The 49-year-old German national is due to walk free by Wednesday after serving a seven-year sentence for a separate crime, the rape of a 72-year-old American woman in the same region of Portugal from which McCann vanished during a vacation with her family.
While Brueckner remains under formal investigation over McCann’s 2007 disappearance, he has never been charged in connection with the case and he continues to deny any involvement.
Michael Matthey/Pool/REUTERS
His decision to decline the London Metropolitan Police’s formal request for an interview is being seen as a setback in the long running search for answers in the case that has frustrated investigators in Britain, Portugal and Germany for years.
British Investigators hoped to question Brueckner to clarify key details about his movements in Praia da Luz, the resort town in Portugal’s southern Algarve region from which McCann, then three, disappeared. She vanished from her family’s rental apartment while her parents had dinner nearby.
For many connected to the case, Brueckner‘s looming release represents both a pivotal moment and an obstacle. Authorities have been weighing how much oversight they can reasonably maintain over the convicted sex offender once he is no longer behind bars.
Prosecutors in the city of Braunschweig have petitioned the regional court in Hildesheim for what’s known as supervisory oversight, a form of monitoring similar to parole that could allow them to impose strict conditions on Brueckner after his release, possibly including an ankle tracking tag.
Brueckner could also be required to declare a fixed place of residence, inform authorities of any change in address or workplace, and face restrictions on where he is permitted to travel. Such restrictions could include barring him from areas linked to his past crimes. He could also be prohibited from leaving Germany without requesting explicit approval from authorities.

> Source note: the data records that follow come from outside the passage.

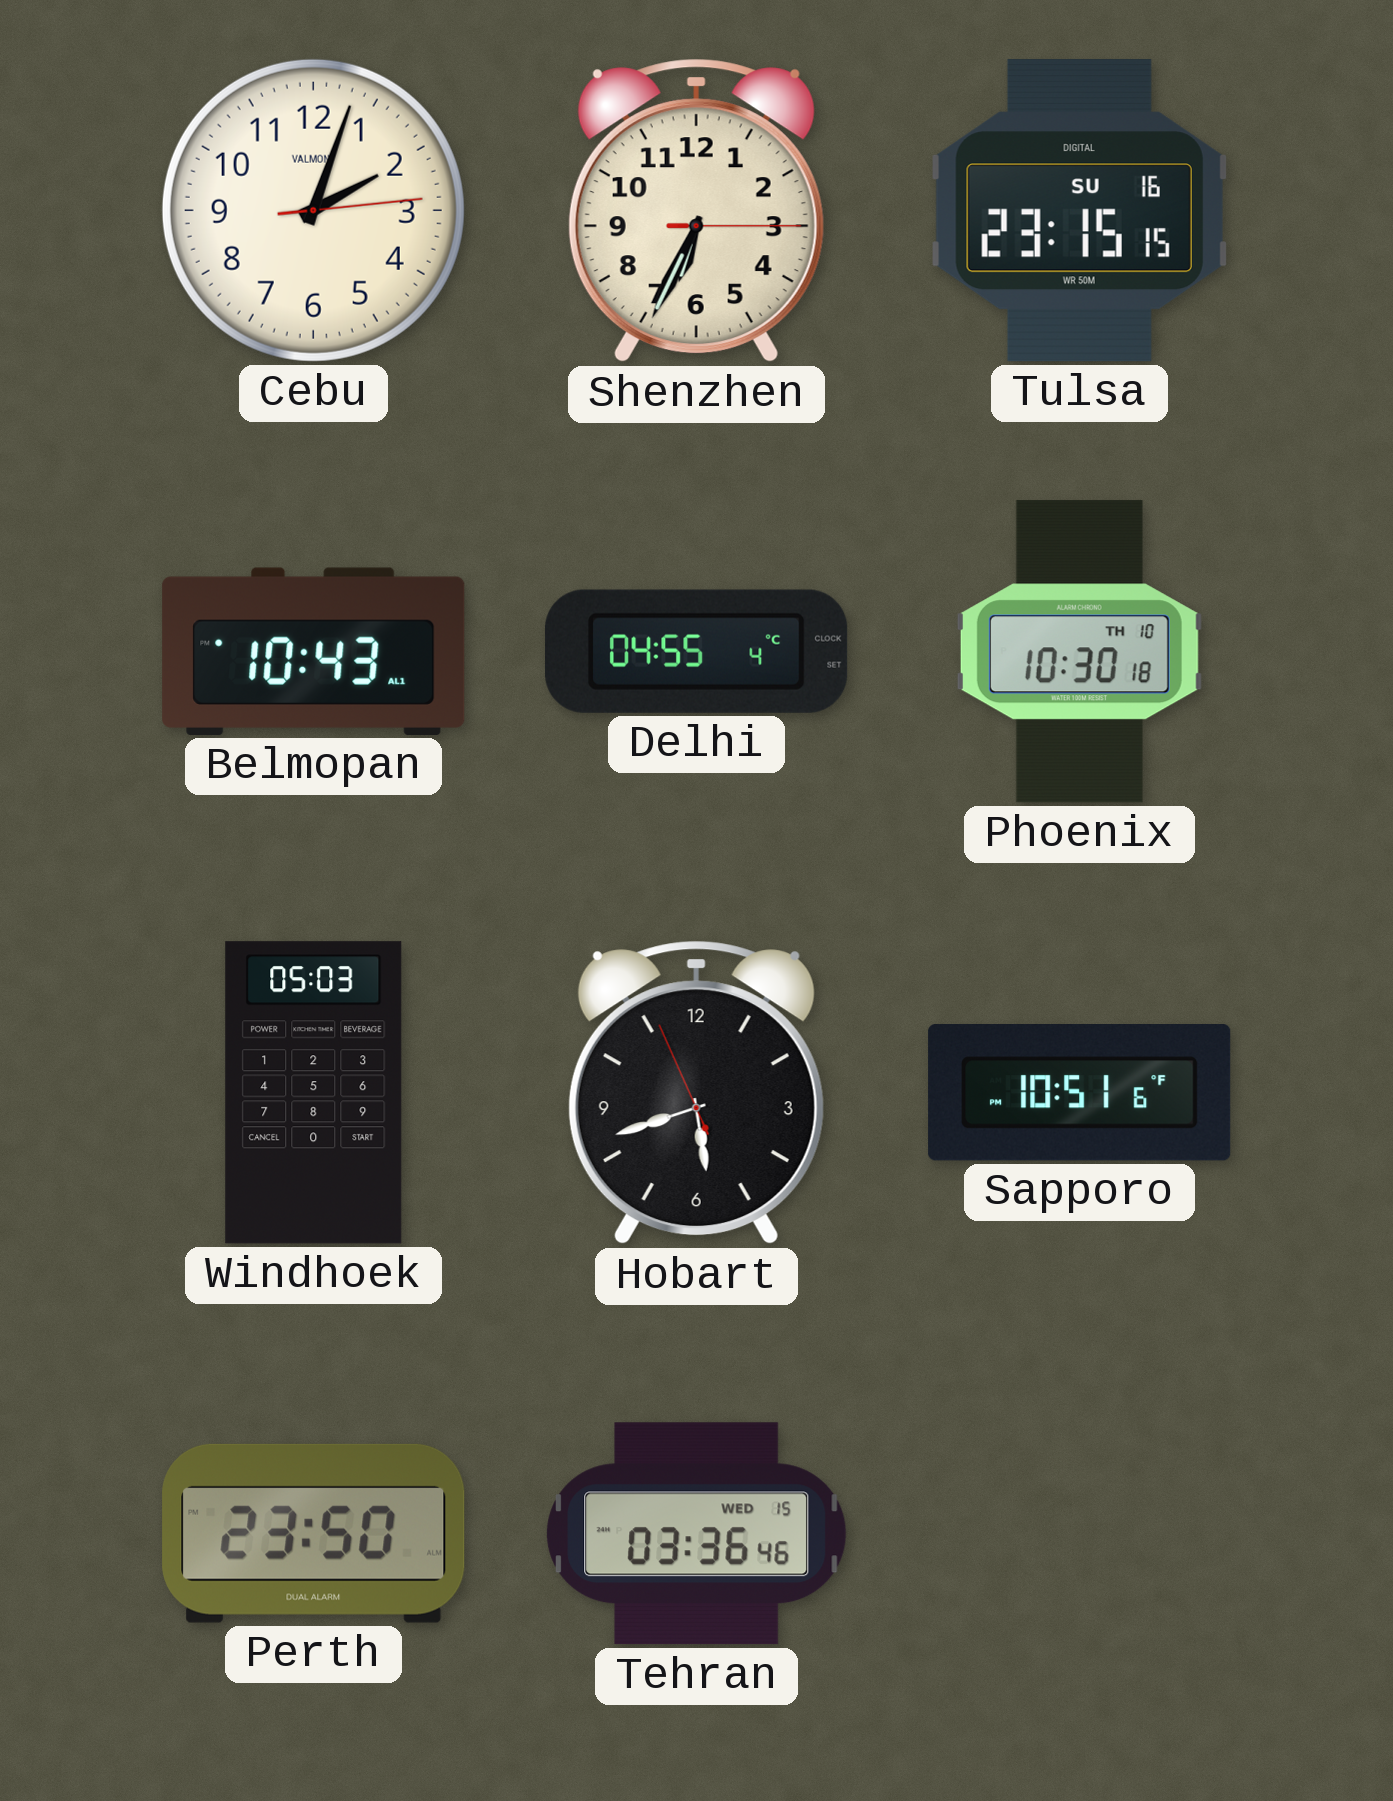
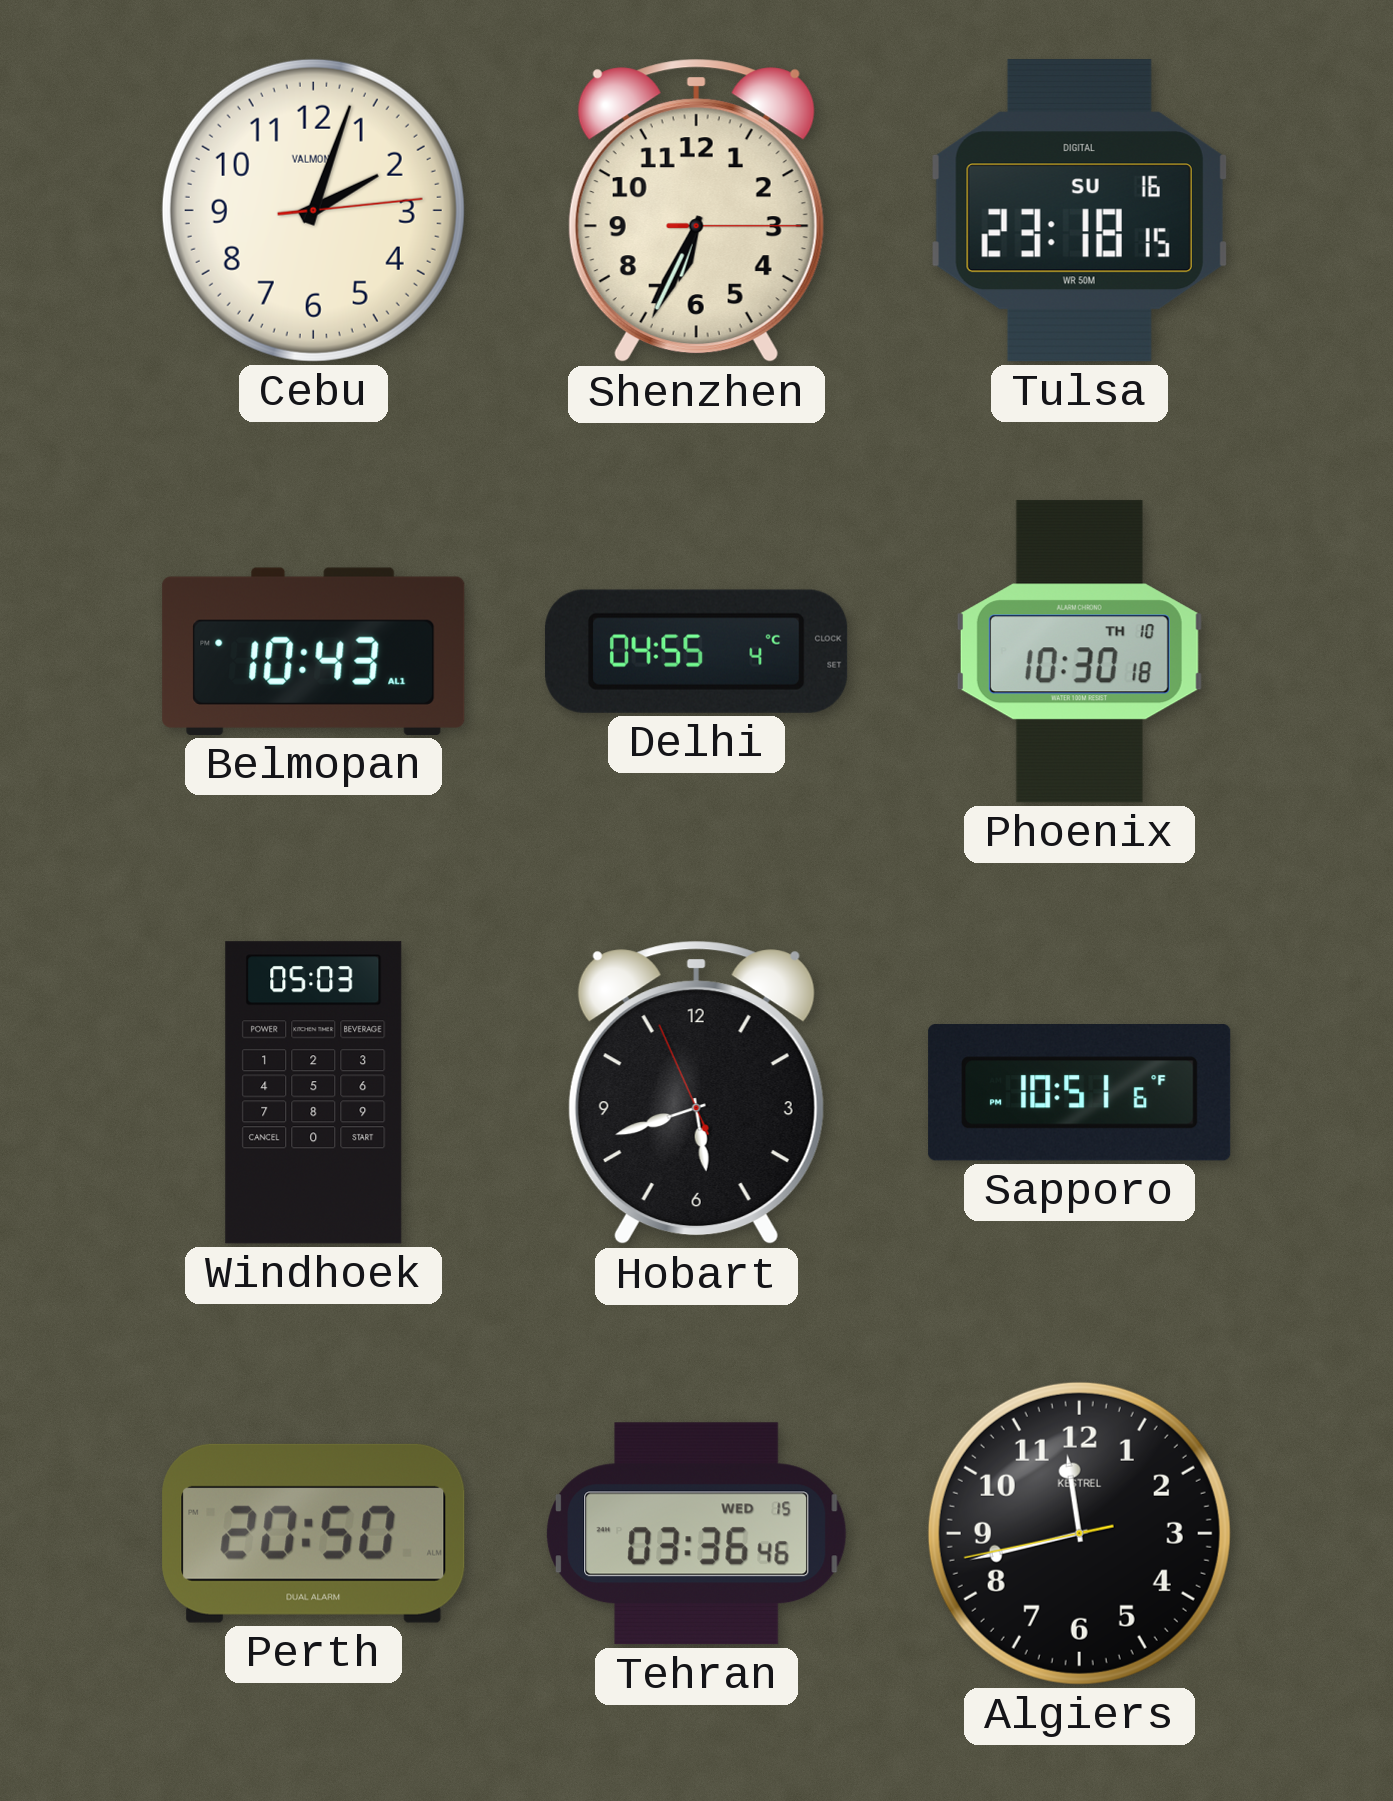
Tulsa: 23:15 -> 23:18
Perth: 23:50 -> 20:50
Algiers: none -> 11:42
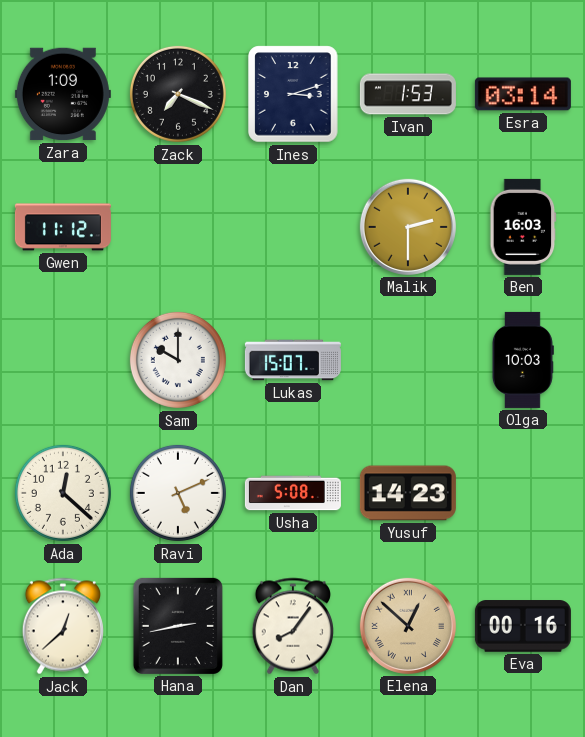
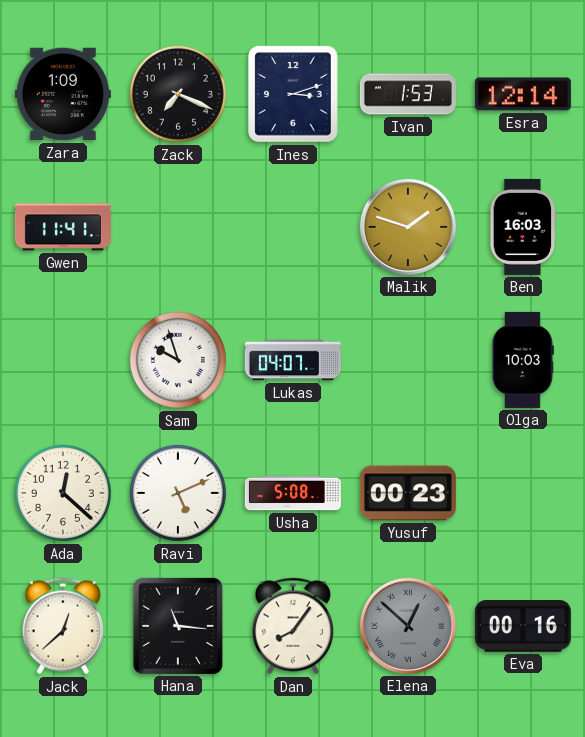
Esra: 03:14 -> 12:14
Gwen: 11:12 -> 11:41
Malik: 2:30 -> 1:48
Sam: 10:00 -> 9:57
Lukas: 15:07 -> 04:07
Yusuf: 14:23 -> 00:23
Hana: 2:43 -> 11:16
Elena dial: champagne -> grey
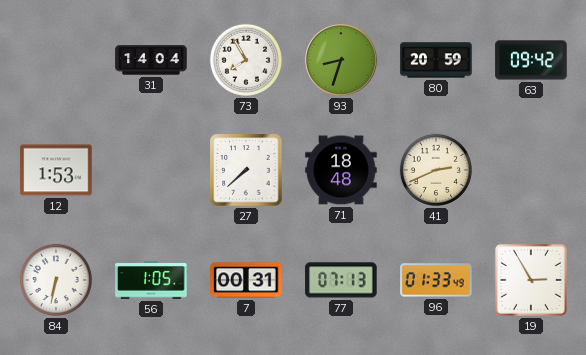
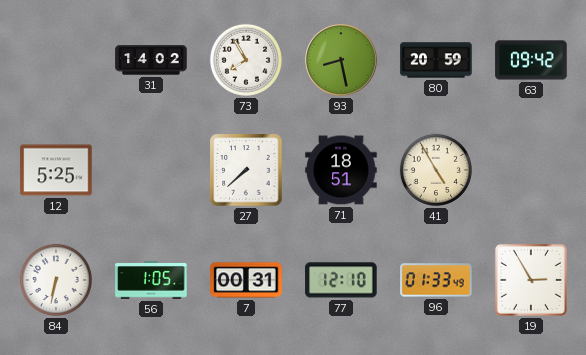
31: 14:04 -> 14:02
93: 8:33 -> 8:28
12: 1:53 -> 5:25
71: 18:48 -> 18:51
41: 2:41 -> 4:55
77: 07:13 -> 12:10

Brueckner’s attorney Friedrich Fuelscher declined to comment when asked by CBS News about the possibility of his client being subjected to supervisory oversight measures.
A regional court will ultimately decide what measures, if any, to implement following Brueckner’s release.
Even if supervisory oversight measures are granted, they are unlikely to satisfy critics who believe the circumstantial evidence linking Brueckner to the McCann case should dictate more close cooperation with British investigators.
His refusal to answer U.K. detectives’ questions means they won’t get a chance to push him about inconsistencies in his alibis or to confront him directly with witness statements they have gathered over the last 18 years.
London Metropolitan Police
The McCann case remains one of the world’s most high-profile missing persons investigations.
Brueckner has been at the center of the inquiry since German prosecutors publicly identified him as a suspect in 2020, citing phone records and his history of violent crimes in Portugal’s Algarve region. But no charges have ever been brought against him in the McCann case, as the circumstantial evidence has been deemed insufficient to move forward with charges under German law.